In making this determination, the decision-maker must consider the implications of various rights, such as freedom of expression, as set out in Article 10 of the European Convention of Human Rights (ECHR). This is because, where possible, the 2010 Act must be read and applied in a way that is compatible with the ECHR, which was brought directly into UK law by the Human Rights Act 1998. Conduct should not be regarded as harassment, and no action should be taken on it, where this would breach the Article 10 rights of the person whose conduct is in issue, or of the organisation that is responsible for their actions.
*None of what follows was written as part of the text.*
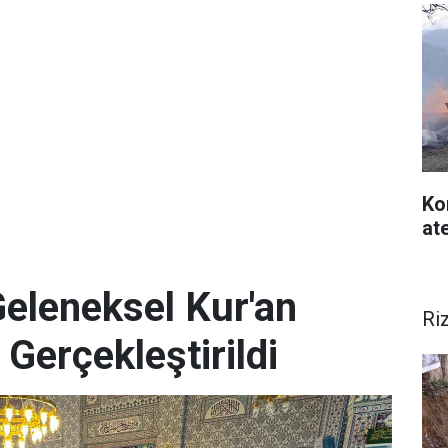
Ko
at
Geleneksel Kur'an
Ri
 Gerçekleştirildi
This will often require a delicate balancing of rights to be undertaken involving the legal concept of ‘proportionality’. It is important to note that the unlawful harassment section of the 2010 Act, like the highly context-sensitive IHRA definition and examples, needs to be sensitively understood and carefully applied. Context is critical in defining ‘harassment’ just as it is in defining ‘unwanted conduct’ as antisemitic: the need to exercise judgment cannot be avoided in either case.
It is particularly important to understand the difference between expression that is antisemitic and expression that is merely offensive. Expression that is ‘merely’ offensive, provocative, or insulting is protected under Article 10 ECHR as free speech and the 2010 Act will not ordinarily seek to regulate that speech where none of the protected grounds under the Act are engaged. On the other hand, expression that is racist and amounts to a form of hate speech is not protected by the ECHR. It is considered to be incompatible with society’s fundamental values of tolerance, social peace, and non-discrimination.
Racist expression has been found by the European Court of Human Rights to include antisemitic speech and conduct including Holocaust denial. And even where the speech, although antisemitic, nevertheless falls within the scope of the right to freedom of expression, it can still be restricted, as long as this is done in a proportionate manner. In short, ‘mere’ offense, provocation or insult is within the scope of the guarantee of free expression and will not generally engage the 2010 Act at all. Antisemitic speech, by contrast, will frequently fall outside the scope of the free speech guarantee altogether and no balancing of freedom of speech and equality rights will be required. But even where it does not fall outside the scope of the right altogether, antisemitic speech may still be regulated (through a balancing exercise), for example as ‘harassment’ under the 2010 Act.